A Shape Expression approach for assessing the quality of Linked Open Data in Libraries

Tracking #: 2795-4009

Authors: 
Gustavo Candela
Pilar Escobar
María Dolores Sáez
Manuel Marco-Such

Responsible editor: 
Special Issue Cultural Heritage 2021

Submission type: 
Full Paper
Abstract: 
Cultural heritage institutions are exploring Semantic Web technologies to publish and enrich their catalogues. Several initiatives, such as Labs, are based on the creative and innovative reuse of the materials published by cultural heritage institutions. In this way, quality has become a crucial aspect to identify and reuse a dataset for research. In this article, we propose a methodology to create Shape Expressions definitions in order to validate LOD datasets published by libraries. The methodology was then applied to four use cases based on datasets published by relevant institutions. It intends to encourage institutions to use ShEx to validate LOD datasets as well as to promote the reuse of LOD, made openly available by libraries.
Full PDF Version: 
Tags: 
Reviewed

Decision/Status: 
Accept

Solicited Reviews:
Click to Expand/Collapse
Review #1
By Jouni Tuominen submitted on 04/Jun/2021
Suggestion:
Accept
Review Comment:

This manuscript was submitted as 'full paper' and should be reviewed along the usual dimensions for research contributions which include (1) originality, (2) significance of the results, and (3) quality of writing. Please also assess the data file provided by the authors under “Long-term stable URL for resources”. In particular, assess (A) whether the data file is well organized and in particular contains a README file which makes it easy for you to assess the data, (B) whether the provided resources appear to be complete for replication of experiments, and if not, why, (C) whether the chosen repository, if it is not GitHub, Figshare or Zenodo, is appropriate for long-term repository discoverability, and (4) whether the provided data artifacts are complete. Please refer to the reviewer instructions and the FAQ for further information.

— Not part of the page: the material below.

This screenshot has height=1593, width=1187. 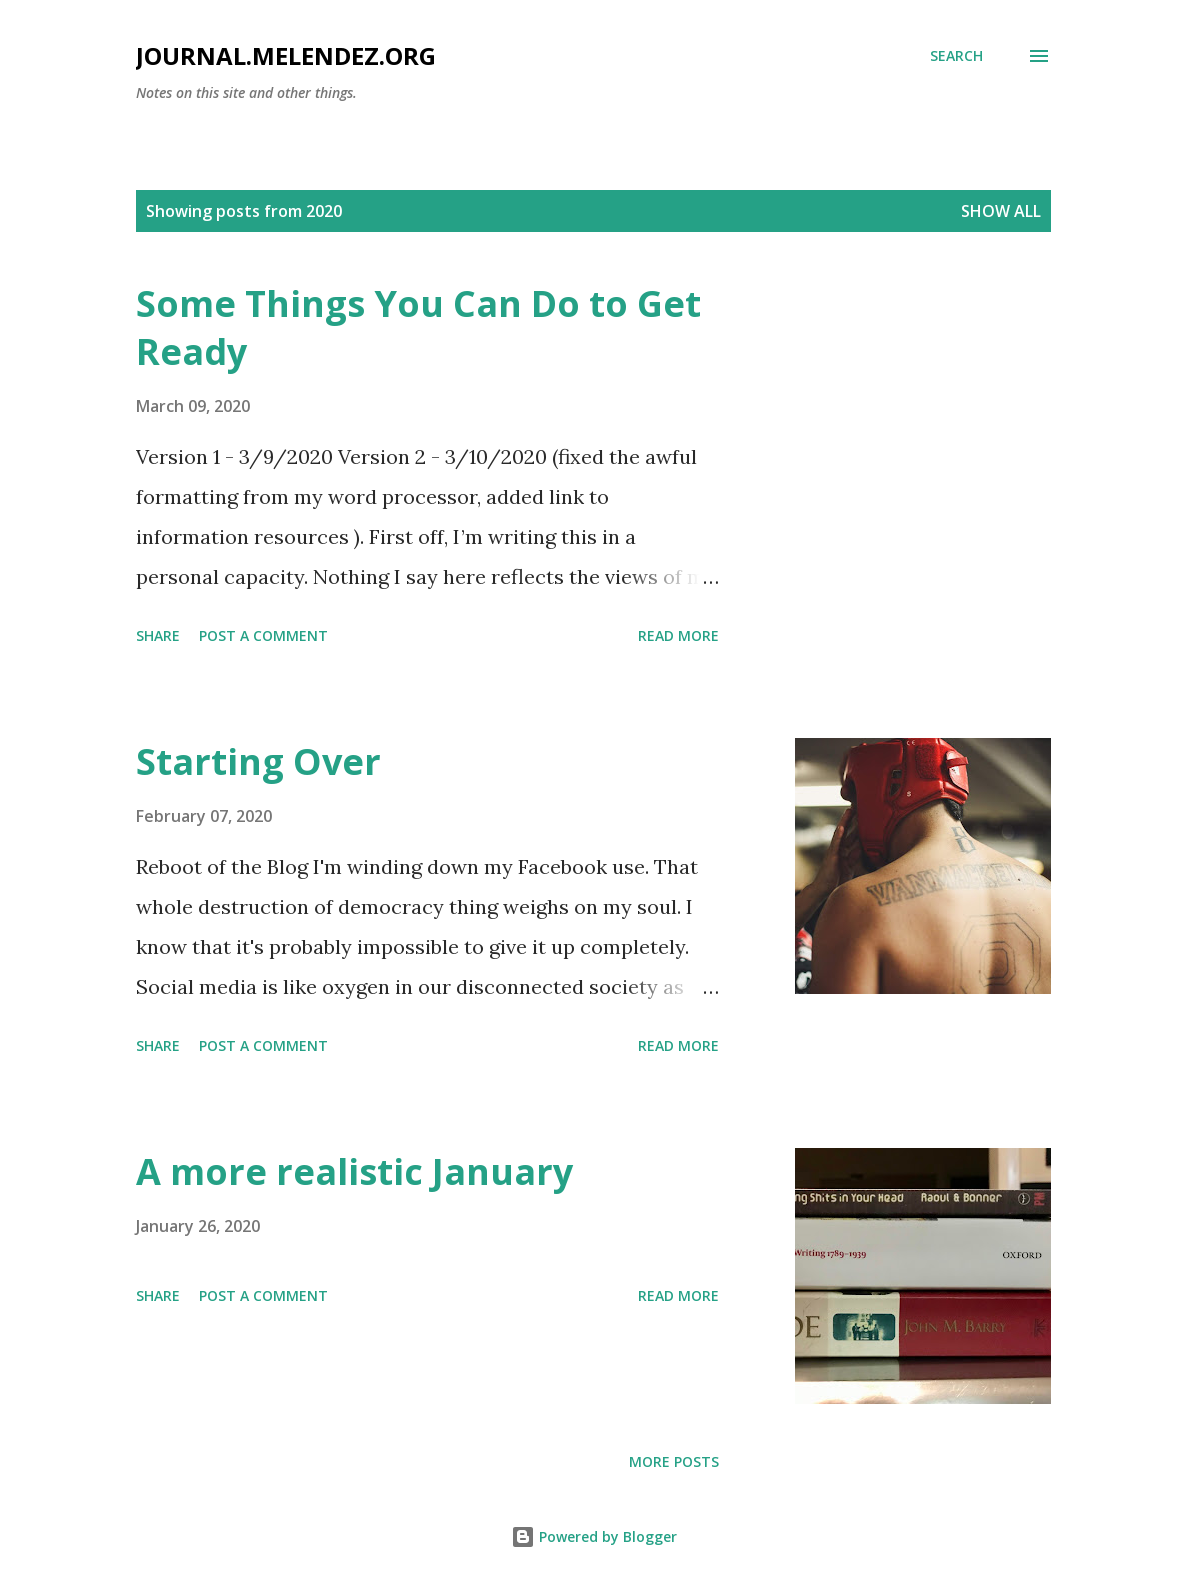 I want to click on More posts, so click(x=674, y=1461).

The authors present a compact, focused experiment on applying ShEx validation to libraries' datasets to foster data re-use, with four exemplifying use cases on datasets provided by three individual libraries (and one non-library data). The presented methodology is quite straightforward application of ShEx. From purely technological perspective, the originality and significance of the contribution is not particularly high, but especially for researchers and practitioners working with (linked) data in GLAM institutions the paper would be relevant.

Compared to the previous version of the paper: the authors have made improvements on the paper, extending it sufficiently on sections that needed further discussion. The comments I made in my previous review have been addressed sufficiently. The quality of the writing is good.

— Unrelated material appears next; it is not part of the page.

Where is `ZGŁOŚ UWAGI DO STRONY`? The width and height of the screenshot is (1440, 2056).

The data file provided by the authors under “Long-term stable URL for resources” (A) is well organized and contains a README file, (B) appears to be complete for replication of experiments (based on the README file, file listing, and looking at couple of individual data files), (C) is stored on Zenodo, and (4) appears to provide complete data artifacts (based on the README file, file listing, and looking at couple of individual data files).

I have one comment:

- Page 14 "Regarding the NLF dataset, a common problem is related with the property rdf:langString used for language-tagged string values that are validated against xsd:string" - In such cases, why did you constrain the property value's datatype to "xsd:string" - instead of "LITERAL" (https://shex.io/shex-semantics/index.html#shexc) in the ShEx definition? For example, concerning NLF dataset's class Person, you have constrained the property schema:name's value to xsd:string (https://github.com/hibernator11/ShEx-DLs/blob/1.1/nlf/nlf-person.shex#L12). In the NLF data model the range of schema:name is defined as "Literal" (https://www.kiwi.fi/display/Datacatalog/Fennica+RDF+data+model), and in the schema.org vocabulary the range of schema:name is defined loosely: "schema:name schema:rangeIncludes schema:Text" (https://schema.org/version/latest/schemaorg-current-https.ttl). I would suggest loosening the constraint.

Minor remarks:

- Page 14: "Table 6 provides an overview of the data quality evaluation. All the assessed repositories obtained a high score, notably the BNB and the BnF." - Based on Table 6, NLF obtained as high score (mconRelat) as BnF. Mention NLF as well?

- Page 14: "Regarding the NLF dataset, a common problem is related with the property rdf:langString used for language-tagged string values that are validated against xsd:string" - rdf:langString is not a property, but a datatype.

Review #2
By Katherine Thornton submitted on 30/Jul/2021
Suggestion:
Accept
Review Comment:

The paper A Shape Expression approach for assessing the quality of Linked Open Data in Libraries is a strong candidate for publication in the Special Issue Cultural Heritage 2021. I recommend that it is ready to be accepted for publication.

The manuscript is original in that it is the first discussion of validating bibliographic data in RDF using ShEx. Many interactive examples are presented and readers can try out ShEx validation for themselves to more fully understand the points the authors make in the paper.

The importance of this paper is that it addresses a practical application of semantic web technologies to a real-life workflow issue of validation of bibliographic data in RDF.

The usefulness of this paper is high in that the online validation examples are practical for others to consult and see in action. Data from several organizations can be validated using the pre-composed manifests and schemas. This will help readers understand the utility of creating quality assessment pipelines in additional contexts.

The relevance of this paper is very high because many libraries are interested in converting some of their bibliographic data to RDF and are looking for useful tooling.

The stability of the validation workflow depends on an external tool, the ShEx2 Simple Online Validator. This tool has been available on the web for several years, if it remains available then the example manifests and schemas will continue to be working examples.

In my opinion many readers interested in the Special Issue on Cultural Heritage and the Semantic Web will find this paper valuable.